The French manufacturer currently holds the world record of 268mph (431km/h) with the Veyron 16.4 Super Sport, a standard set at Volkswagen’s Ehra-Lessien test facility in 2010 by former F1 driver Pierre-Henri Raphanel.
Speaking to Autocar, Dürheimer said: “We will try to lock in a new world speed record. I know the Chiron will be faster [than the Veyron Super Sport], but we don’t how fast. We have the calculations from our simulations, but it is always different to sit in the car and actually do it.”
The new Chiron, which made its UK dynamic debut at the Goodwood Festival of Speed last weekend, has dramatically increased performance compared with its predecessor. Whereas the Veyron Super Sport has 1183bhp and 1106lb ft, the Chiron makes 1479bhp and 1179lb ft.
The stated top speed for the Chiron is 261mph. Although this leaves it short of the record speed, the Veyron Super Sport’s official top speed is 257mph, but Bugatti removed its speed limiter to set the record in 2010.
The Guinness World Records organisation concluded that this tweak did not contravene the spirit of the ‘production car’ definition and ratified the record, so it’s likely Bugatti would do the same for its attempt with the Chiron, which is believed to be capable of 288mph.
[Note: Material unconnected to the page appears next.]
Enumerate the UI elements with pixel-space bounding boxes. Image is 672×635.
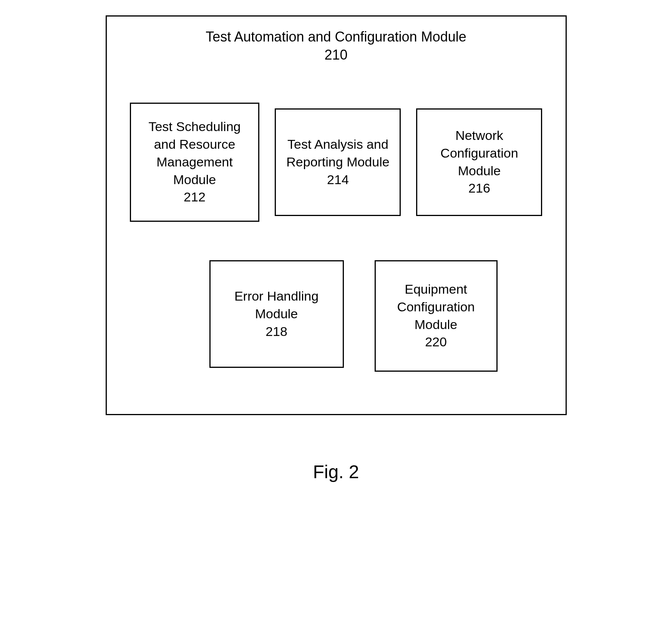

An 8.0-litre, quad-turbo W16 engine is the core of both Bugattis, but Dürheimer said “about 95%” of the Chiron’s powerplant is different from that of the Veyron. “We designed the original engine 13 years ago with 987bhp, then we brought it up to 1183bhp and now it is 1479bhp,” he added. “You cannot just shake out this additional 492bhp from the same components, so it was a dedicated design process.”